Before this study, researchers had still been looking into the impact of discrimination over time and at specific developmental periods, such as when someone transitions into adulthood between ages 18 and 28, the authors wrote. The study is the first to focus on the transition to adulthood and follow the same group of adults over time, according to the authors.
“With 75% of all lifetime mental health disorders presenting by age 24, the transition to adulthood is a crucial time to prevent mental and behavioral health problems,” said Yvonne Lei, the study’s corresponding author and a medical student at the University of California, Los Angeles’ David Geffen School of Medicine, in a statement.
The findings mirror the clinical experiences of psychologist John Duffy and his colleagues, said Duffy, who wasn’t involved in the study.
“The more a young person is discriminated against, the more likely they will experience emotional difficulties including depression, anxiety, self-esteem issues and even suicidal ideation,” said Duffy, who specializes in work with teens, parents, couples and families, and wrote the book “Parenting the New Teen in the Age of Anxiety.” “I also find that, as the study concludes, substance use tends to increase with discrimination experienced.”

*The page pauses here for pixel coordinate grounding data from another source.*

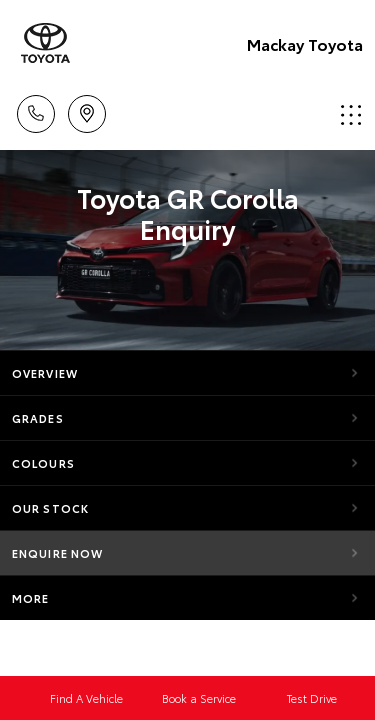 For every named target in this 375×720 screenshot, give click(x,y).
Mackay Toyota (305, 43)
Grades (38, 418)
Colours (43, 463)
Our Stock (50, 508)
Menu (351, 114)
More (30, 598)
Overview (45, 373)
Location (87, 110)
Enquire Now (57, 553)
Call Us (36, 110)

How discrimination could impact one’s health
A person’s stress response to mistreatment could be the way discrimination affects health, the researchers suggested.
Black women who were participants of a separate 2020 study and often experienced racism including racial slurs, poor store service or stereotyping had 2.75 times the risk of poor subjective cognitive functioning than women who had faced less racism. Cognitive function is a person’s mental capacity for learning, thinking, reasoning, problem-solving, decision-making, remembering and paying attention.

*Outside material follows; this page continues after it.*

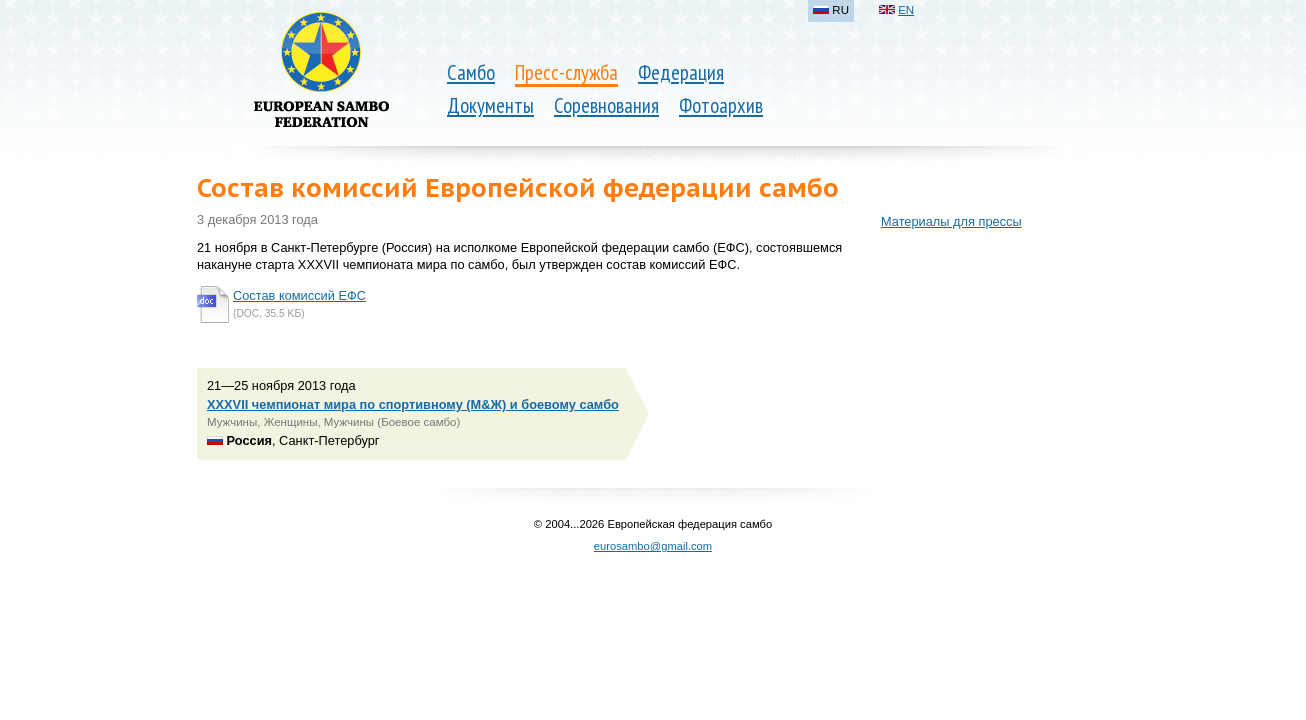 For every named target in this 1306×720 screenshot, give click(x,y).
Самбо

“The associations we found are likely also intertwined with mental health care service disparities – including inequities in care access, provider biases and structural and institutional discrimination in health care – leading to inequities in diagnoses, treatment and outcomes,” said the study’s senior author Dr. Adam Schickedanz, an assistant professor of pediatrics at UCLA’s Geffen School of Medicine, in a statement.
Many people who face discrimination already feel some insecurity about the issue, whether it’s gender, race, age or appearance, Duffy said. “This compounds the damage to the psyche, as the discrimination can serve to confirm a bias the victim already holds about his or her worth.”
Additionally, sex or gender, race, age and appearance all have one thing in common: They’re outside the mistreated person’s control, so they can’t change them nor hide from them, either, Duffy said.